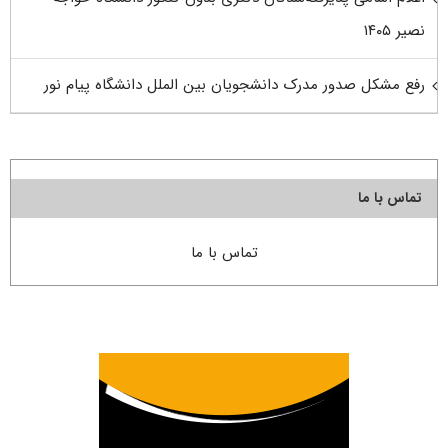
نصیر ۱۴۰۵
رفع مشکل صدور مدرک دانشجویان بین الملل دانشگاه پیام نور
تماس با ما
تماس با ما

Exercise goal
Could you return the listing above exactly, minus its pictures?

Finished exercise
نصیر ۱۴۰۵
رفع مشکل صدور مدرک دانشجویان بین الملل دانشگاه پیام نور
تماس با ما
تماس با ما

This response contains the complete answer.